#### Extracted entries

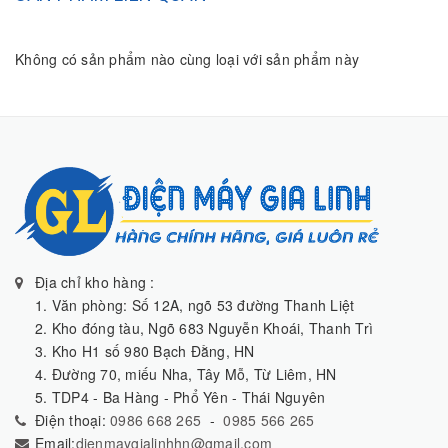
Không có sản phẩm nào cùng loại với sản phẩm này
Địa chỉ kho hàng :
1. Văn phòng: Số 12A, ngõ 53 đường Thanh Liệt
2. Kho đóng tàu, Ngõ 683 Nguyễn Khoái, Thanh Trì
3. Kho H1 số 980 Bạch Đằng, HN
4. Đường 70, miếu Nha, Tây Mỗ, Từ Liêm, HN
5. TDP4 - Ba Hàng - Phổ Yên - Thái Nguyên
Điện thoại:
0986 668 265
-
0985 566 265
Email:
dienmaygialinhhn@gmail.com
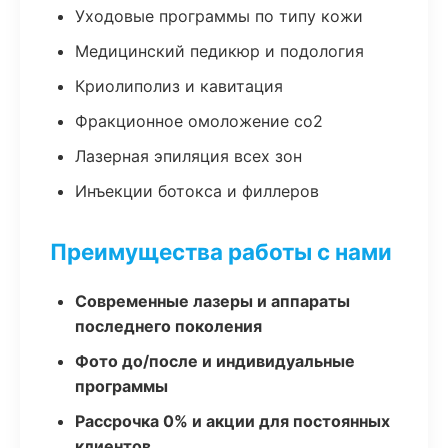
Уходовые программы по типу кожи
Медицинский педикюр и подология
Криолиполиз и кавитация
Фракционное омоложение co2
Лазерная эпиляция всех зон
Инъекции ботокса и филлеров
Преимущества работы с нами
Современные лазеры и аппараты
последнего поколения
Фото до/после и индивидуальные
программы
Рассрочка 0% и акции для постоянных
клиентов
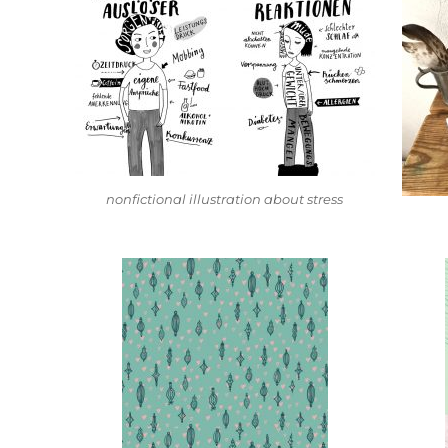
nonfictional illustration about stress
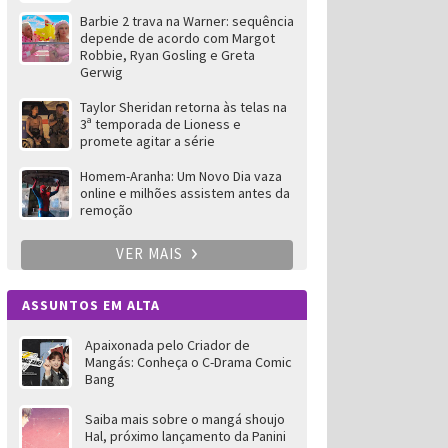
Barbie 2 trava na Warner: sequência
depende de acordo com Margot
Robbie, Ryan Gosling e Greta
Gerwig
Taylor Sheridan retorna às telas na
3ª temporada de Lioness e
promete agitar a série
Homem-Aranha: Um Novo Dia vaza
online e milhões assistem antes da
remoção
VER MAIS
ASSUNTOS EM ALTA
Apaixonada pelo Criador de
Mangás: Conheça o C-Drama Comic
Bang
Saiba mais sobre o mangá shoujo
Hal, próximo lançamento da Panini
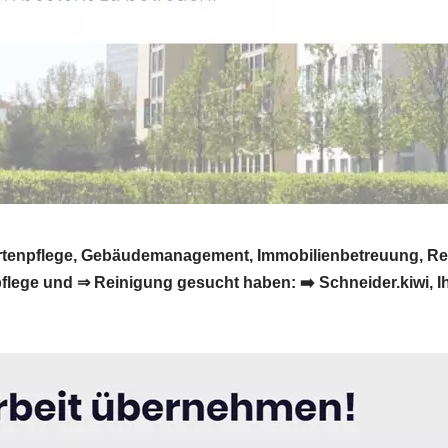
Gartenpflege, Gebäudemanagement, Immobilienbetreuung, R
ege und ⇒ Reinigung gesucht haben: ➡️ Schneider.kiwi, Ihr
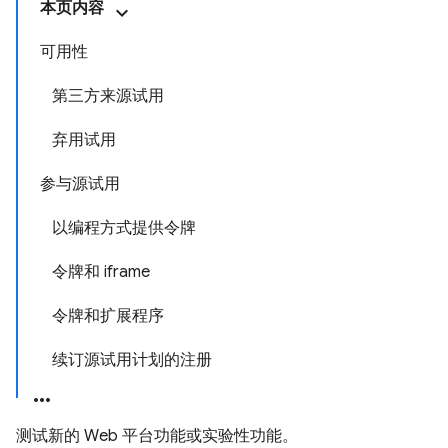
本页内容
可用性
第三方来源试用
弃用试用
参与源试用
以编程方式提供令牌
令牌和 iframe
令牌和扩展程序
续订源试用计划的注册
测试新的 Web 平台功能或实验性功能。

########

▶ [Instructions to follow]
Please write out exactly the lines starting at the one that contains "ASSUNTOS EM ALTA" and ending with the final line of the entries, both ends included. Do not write out any pictures.

▶ [Problem solution]
ASSUNTOS EM ALTA
Apaixonada pelo Criador de
Mangás: Conheça o C-Drama Comic
Bang
Saiba mais sobre o mangá shoujo
Hal, próximo lançamento da Panini
Gartenpflege, Gebäudemanagement, Immobilienbetreuung, R
ege und ⇒ Reinigung gesucht haben: ➡️ Schneider.kiwi, Ihr
本页内容
可用性
第三方来源试用
弃用试用
参与源试用
以编程方式提供令牌
令牌和 iframe
令牌和扩展程序
续订源试用计划的注册
测试新的 Web 平台功能或实验性功能。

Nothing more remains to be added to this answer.